Wenn Schulz die Austerity-Politik der Deutschen Merkel-Regierung so vehement gegen die Meinung der französischen Parteigenossen, der italienischen und sicher einiger anderer vertritt: Wieso nennt der sich noch Sozialdemokrat? Und nicht Neoliberaler?
refaudt 30.01.2015
4. gescheitertes Sparpaket
Wer gerade empört den Kopf schüttelt über die neue Regierung in GR, sollte dies über den "Erfolg" des EU-Sparprogramms wissen: Über 25 Prozent der Menschen leben auf Grund drastischer Kürzung der Sozialausgaben und Renten bereits heute unter der Armutsgrenze. Arbeitslosigkeit liegt bei Jugendlichen etwa um 50%. Die Versorgung im Krankheitsfall ist für viele nicht mehr gewährleistet, da Medikamente und Behandlungskosten privat bezahlt werden müssen, ein großer Teil hat gar keine Krankenversicherung mehr, d.h. die Sterblichkeitsrate ist drastisch erhöht.
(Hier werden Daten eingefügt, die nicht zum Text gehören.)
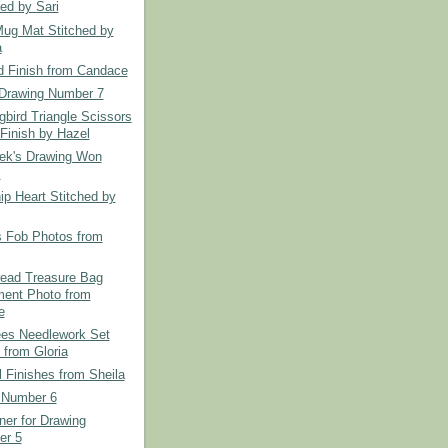
hed by Sari
Mug Mat Stitched by
a
d Finish from Candace
Drawing Number 7
bird Triangle Scissors
Finish by Hazel
ek's Drawing Won
.
ip Heart Stitched by
s Fob Photos from
read Treasure Bag
ent Photo from
e
es Needlework Set
 from Gloria
l Finishes from Sheila
 Number 6
er for Drawing
er 5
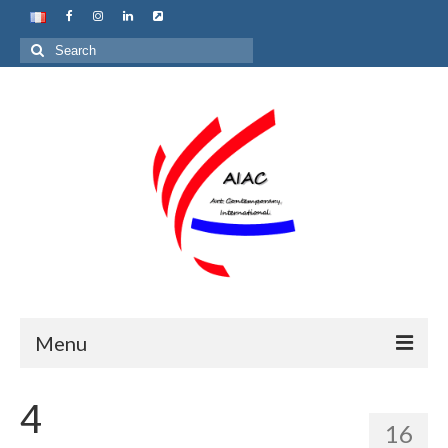
Search
for:
Menu
Home
4
16
About us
Ziel dieses Spardiktats, bei dem weder das EU-Parlament noch das griech. Parlament ein Mitspracherecht hatten, ist die Minimierung der staatl. Neuverschuldung. Leider entsteht allein durch Sparen kein wirtschaftliches Wachstum, im Gegenteil :so sinken Einkommen und Steuereinnahmen. Den Sparkurs weiterverfolgen bedeutet also paradoxerweise, die Schuldenlast weiter zu erhöhen, nämlich von: 130 % vom BIP in 2009 auf 174 vom BIP in 2014, was von allen Ökonomen als nicht rückzahlbar erachtet wird, ergo: Schuldenschnitt. Fazit: Die Strategie der Troika geht nicht auf – aber aus Sicht der Banken, die am Schuldendienst verdienen, schon.
refaudt 30.01.2015
5. gescheiterte Sparpolitik
Wer gerade empört den Kopf schüttelt über die neue Regierung in GR, sollte dies über den "Erfolg" des EU-Sparprogramms wissen: Über 25 Prozent der Menschen leben auf Grund drastischer Kürzung der Sozialausgaben und Renten bereits heute unter der Armutsgrenze. Arbeitslosigkeit liegt bei Jugendlichen etwa um 50%. Die Versorgung im Krankheitsfall ist für viele nicht mehr gewährleistet, da Medikamente und Behandlungskosten privat bezahlt werden müssen, ein großer Teil hat gar keine Krankenversicherung mehr, d.h. die Sterblichkeitsrate ist drastisch erhöht. Ziel dieses Spardiktats, bei dem weder das EU-Parlament noch das griech. Parlament ein Mitspracherecht hatten, ist die Minimierung der staatl. Neuverschuldung. Leider entsteht allein durch Sparen kein wirtschaftliches Wachstum, im Gegenteil :so sinken Einkommen und Steuereinnahmen. Den Sparkurs weiterverfolgen bedeutet also paradoxerweise, die Schuldenlast weiter zu erhöhen, nämlich von: 130 % vom BIP in 2009 auf 174 vom BIP in 2014, was von allen Ökonomen als nicht rückzahlbar erachtet wird, ergo: Schuldenschnitt. Fazit: Die Strategie der Troika geht nicht auf – aber aus Sicht der Banken, die am Schuldendienst verdienen, schon.